OLMAYANI DÜŞLEMEK - 24.02.2008

Yaşanmış olan düşlenir mi? Doğal ki düşlenir, fakat bu duygu daha çok ‘nostalji’ dediğimiz geçmişe olan özlemin hayalleştirilmesidir. Kişi, güncel yaşamındaki olumsuzluklar arttığı ölçüde daha önce bizzat yaşamış olduğu görece dingin, huzurlu hayatını, o hayatı hazırlayan koşulları özlemeye başlar. Ne var ki yaşadığı olumsuzluklar, içinde bulunduğu zor koşullar insanı bizzat yaşamadığı, kendinden önce yaşanmış olduğunu varsaydığı ‘senaryolaştırılmış’ bir geçmişi özlemeye de yönlendirir. İnsanlar kendilerinin bizzat yaşamadıkları bir geçmişi özlemeye başlarlar.

Sıkça duyduğumuz ‘İstanbul nostaljisi’, ‘köy nostaljisi’ gibi. Bu örneklerden yola çıkacak olursak, ‘Beyoğlu'na, İstiklal Caddesi'ne çıkarken saygın beyefendilerin giydiği takımlar, başlarındaki fötr şapkalar ya da tayyörlü zarif hanımefendiler’ öne çıkarken o zamanlar aynı caddeye çıkan sokakların başında nöbet bekleyen üniformalı görevlilerin kentin yoksullarını ‘hırpani kılıklarına’ bakıp geri çevirdikleri unutulur. Senaryolaştırılmış geçmiş, kötülükleri gizler; sözgelimi, ‘hep iyi, erdemli, çalışkan insanların yaşadığı cennet parçası köylerde’ ne tahsildar, ne jandarma, ne de ağa baskısı vardır.

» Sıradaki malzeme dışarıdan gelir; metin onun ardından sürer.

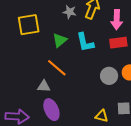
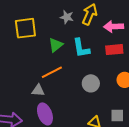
pink arrow: (117, 20) -> (114, 27), turned 84
orange line: (57, 68) -> (52, 72), turned -70
gray circle: (109, 76) -> (91, 83), moved

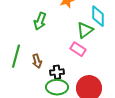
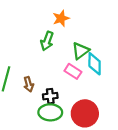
cyan diamond: (98, 16) -> (95, 64), moved
green arrow: (40, 21) -> (47, 41), moved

Geçmişe özlem kuşkusuz insani bir duygudur, ne var ki geleceğin düşlerine kaynak oluşturamaz. Çünkü geleceğe ilişkin tasarılar henüz var olmayanı, yaşanmamış olanı düşlemekle oluşmaya başlar. Sanırım, bugünlerde en büyük gereksinimimiz yaşanacak bir geleceği tasavvur etmektir. Yaşadıklarımızı, bize yaşatılanları hak etmediğimize, daha güzel, daha aydınlık, daha huzurlu bir hayata layık olduğumuza inanıyoruz. Fakat unutmamalıyız ki hak etmediğimiz hayat koşullarıyla karşı karşıya kalmamızda az ya da çok, ama mutlaka kendimizin de bir payı vardır. Bugün bizi ürküten, korkutan, endişelendiren koşullar bir gecede oluşmamıştır.

Bugün en büyük korkumuz Türkiye'nin bir din devletine dönüştürülmesidir. Ne var ki bu tehlike bir anda, birdenbire ortaya çıkmamıştır, tam tersine çok uzun bir siyasal sürecin sonucudur. Dolayısıyla bu sürecin işlemesinde, bu noktaya gelinmesinde Terakkiperver Cumhuriyet Fırkası'nın, Serbest Fırka'nın kapatılmalarını bir ‘demokrasi ayıbı olarak vazedenlerin’, Demokrat Parti'nin iktidara geçmesini ‘beyaz devrim’ olarak görenlerin, Adalet Partisi'ni, Anavatan Partisi'ni oylarıyla destekleyenlerin, Adalet ve Kalkınma Partisi'ni ‘Müslüman-demokrat/muhafazakâr-demokrat’ bir siyasal yapı olarak değerlendirenlerin payları vardır.

Fakat olan olmuştur, tarihin tekerleklerini geri çevirme olanağımız yoktur, buna karşın geçmişe nesnel bir pencereden bakmayı başarabilirsek farklı bir gelecek tasarlarken geçmişten çıkaracağımız önemli dersler vardır.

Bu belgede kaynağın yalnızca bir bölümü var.